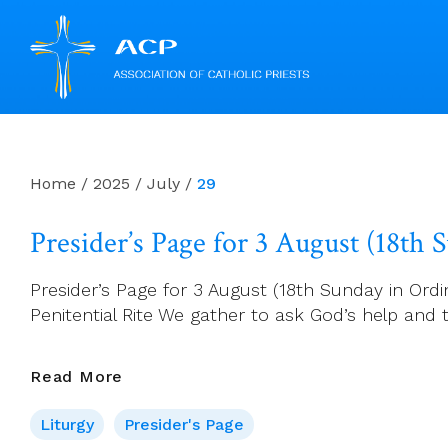
Skip
to
content
Home
/
2025
/
July
/
29
Presider’s Page for 3 August (18th
Presider’s Page for 3 August (18th Sunday in Ordin
Penitential Rite We gather to ask God’s help and to
Presider’s
Read More
Page
Liturgy
Presider's Page
For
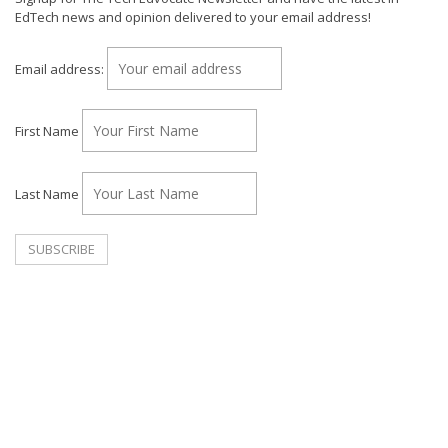
EdTech news and opinion delivered to your email address!
Email address:
First Name
Last Name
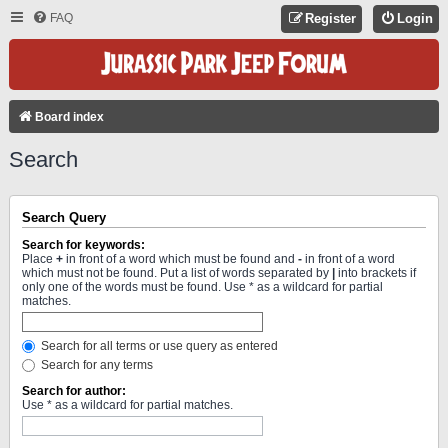
FAQ
Register
Login
Board index
Search
Search Query
Search for keywords:
Place
+
in front of a word which must be found and
-
in front of a word
which must not be found. Put a list of words separated by
|
into brackets if
only one of the words must be found. Use * as a wildcard for partial
matches.
Search for all terms or use query as entered
Search for any terms
Search for author:
Use * as a wildcard for partial matches.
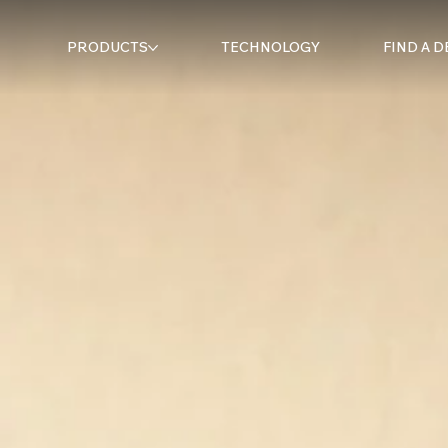
PRODUCTS
TECHNOLOGY
FIND A 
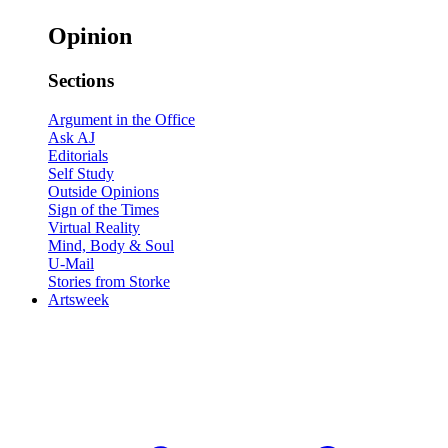
Opinion
Sections
Argument in the Office
Ask AJ
Editorials
Self Study
Outside Opinions
Sign of the Times
Virtual Reality
Mind, Body & Soul
U-Mail
Stories from Storke
Artsweek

===============

**YOUR INSTRUCTIONS:** Only lines of the material that contain the word "Page" belong in the answer; copy each one.

**RESPONSE:**
Presider’s Page for 3 August (18th
Presider’s Page for 3 August (18th Sunday in Ordin
Page
Presider's Page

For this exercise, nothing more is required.